Under the same law for instance, it is unlawful for any person to obtain or use any statement filed for (a) any purpose contrary to morals or public policy; or (b) any commercial purpose other than by news and communications media for dissemination to the general public. However, in the PCIJ decision, the Supreme Court also reminded that custodians have no authority “to prohibit access, inspection, examination, or copying of the [public] records” despite having the discretion to regulate the manner in which records may be inspected, examined, or copied by interested persons.
Weaponizing the SALN
Having said this, it has become clear that the SALN has been misused and weaponized. The Corona impeachment opened a genie, a monster of bad governance and politics, that we must put back into the bottle. It would again be employed to oust Chief Justice Sereno in 2018. Anecdotally, since the Corona case, SALN complaints have been used to exact vengeance, silence a critic, outmaneuver a rival in the office, or persecute a perceived opponent.
The misuse of the SALN is once again brought to the fore with the filing of petitions by the Office of the Solicitor General (OSG) and Atty. Larry Gadon to request for copies of Justice Leonen’s SALN before the High Court. The petitions were seen as prelude to the filing of a quo warranto case against Leonen. Thankfully and rightly, the Supreme Court voted unanimously to deny the requests, this time not allowing itself to be a weapon against its own member.

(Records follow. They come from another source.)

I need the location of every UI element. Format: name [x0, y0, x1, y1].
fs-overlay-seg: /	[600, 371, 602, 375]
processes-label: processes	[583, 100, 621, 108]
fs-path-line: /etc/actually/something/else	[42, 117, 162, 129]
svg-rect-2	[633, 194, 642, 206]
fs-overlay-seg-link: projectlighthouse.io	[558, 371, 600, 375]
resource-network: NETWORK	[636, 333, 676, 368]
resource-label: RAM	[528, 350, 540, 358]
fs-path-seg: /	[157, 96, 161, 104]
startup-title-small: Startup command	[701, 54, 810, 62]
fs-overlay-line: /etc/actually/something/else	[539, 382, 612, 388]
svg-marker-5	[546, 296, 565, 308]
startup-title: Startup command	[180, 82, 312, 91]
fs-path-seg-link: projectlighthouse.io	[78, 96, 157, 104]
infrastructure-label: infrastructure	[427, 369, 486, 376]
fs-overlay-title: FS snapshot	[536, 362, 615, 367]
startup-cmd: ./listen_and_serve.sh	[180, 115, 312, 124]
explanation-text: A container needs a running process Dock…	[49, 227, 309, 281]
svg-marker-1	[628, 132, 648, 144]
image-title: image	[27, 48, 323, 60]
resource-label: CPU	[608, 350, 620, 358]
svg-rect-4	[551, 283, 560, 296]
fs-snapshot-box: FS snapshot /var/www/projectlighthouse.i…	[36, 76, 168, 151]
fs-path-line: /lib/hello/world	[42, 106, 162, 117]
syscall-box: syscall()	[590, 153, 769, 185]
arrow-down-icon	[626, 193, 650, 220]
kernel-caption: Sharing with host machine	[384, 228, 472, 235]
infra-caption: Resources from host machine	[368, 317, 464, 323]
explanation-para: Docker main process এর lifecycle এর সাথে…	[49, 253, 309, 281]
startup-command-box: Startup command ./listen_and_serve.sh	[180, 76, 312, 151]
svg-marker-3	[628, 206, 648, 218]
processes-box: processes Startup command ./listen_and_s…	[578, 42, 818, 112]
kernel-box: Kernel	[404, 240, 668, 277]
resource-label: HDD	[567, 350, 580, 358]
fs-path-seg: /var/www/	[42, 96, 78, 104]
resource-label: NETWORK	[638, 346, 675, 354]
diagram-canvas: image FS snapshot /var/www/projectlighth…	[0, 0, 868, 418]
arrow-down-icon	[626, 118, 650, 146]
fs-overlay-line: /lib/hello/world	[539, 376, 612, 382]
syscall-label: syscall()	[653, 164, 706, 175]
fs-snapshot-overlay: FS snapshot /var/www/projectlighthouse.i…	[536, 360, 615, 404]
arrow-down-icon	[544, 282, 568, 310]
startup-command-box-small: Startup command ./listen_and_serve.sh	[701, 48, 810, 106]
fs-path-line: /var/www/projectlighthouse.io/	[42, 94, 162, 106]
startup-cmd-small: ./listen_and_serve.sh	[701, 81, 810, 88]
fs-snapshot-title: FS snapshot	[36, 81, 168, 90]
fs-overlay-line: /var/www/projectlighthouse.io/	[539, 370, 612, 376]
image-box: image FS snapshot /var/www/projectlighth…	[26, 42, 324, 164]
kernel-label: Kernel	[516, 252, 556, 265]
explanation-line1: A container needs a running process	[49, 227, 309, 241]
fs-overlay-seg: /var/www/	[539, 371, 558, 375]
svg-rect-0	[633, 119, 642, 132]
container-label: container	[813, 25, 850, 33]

This refusal to release the SALN of Leonen is a remarkable decision because the Court acted to protect its most prominent and senior dissenter. The Ombudsman and the University of the Philippines should be guided by this decision and not just for a Justice of the Supreme Court but for all officials. I laud the leadership of Chief Justice Diosdado Peralta for asserting the independence of the Judiciary in this important matter.
Interestingly, as early as in 1992, in the case of Re: Request for Certified True Copies of the Sworn Statements of Assets, Liabilities, and Net Worth, the request for SALN was denied because the Court found that the purpose of the request was to fish for information against certain members of the Judiciary.
On a personal basis, having known and worked with Justice Leonen for 35 years (from when we were students in UP Law to decades of working together in the College of Law of the University of the Philippines and the Legal Rights and Natural Resources Center, the human rights and environmental justice organization we co-founded in the 1980s), is that his integrity cannot be questioned. You can disagree with him or even dislike him, but his honesty and forthrightness cannot be questioned.
The SALN was and is a good idea. But we must save it from ourselves. – Rappler.com
Tony La Viña teaches law and is former dean of the Ateneo School of Government.